Work required: Check each line of the entries. Copy the ones that contain the string "Bangla".

Data excerpts:
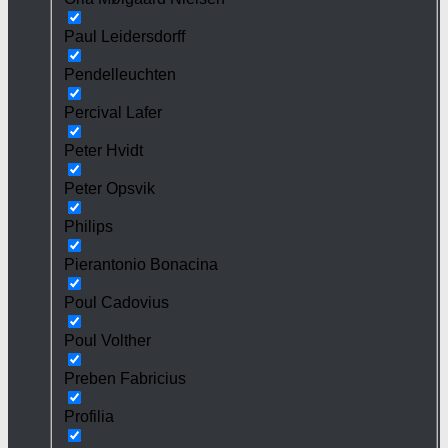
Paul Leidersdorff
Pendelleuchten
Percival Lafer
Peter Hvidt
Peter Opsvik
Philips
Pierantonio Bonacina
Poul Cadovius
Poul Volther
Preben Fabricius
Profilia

...

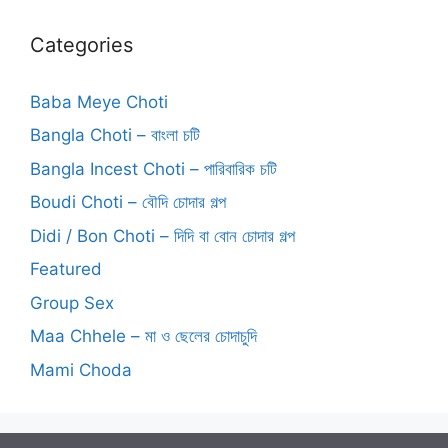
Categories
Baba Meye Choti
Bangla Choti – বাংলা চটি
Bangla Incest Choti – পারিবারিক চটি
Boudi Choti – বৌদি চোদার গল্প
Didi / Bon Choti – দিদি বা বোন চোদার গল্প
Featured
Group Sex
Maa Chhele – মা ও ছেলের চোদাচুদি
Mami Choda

Response to the exercise:
Bangla Choti – বাংলা চটি
Bangla Incest Choti – পারিবারিক চটি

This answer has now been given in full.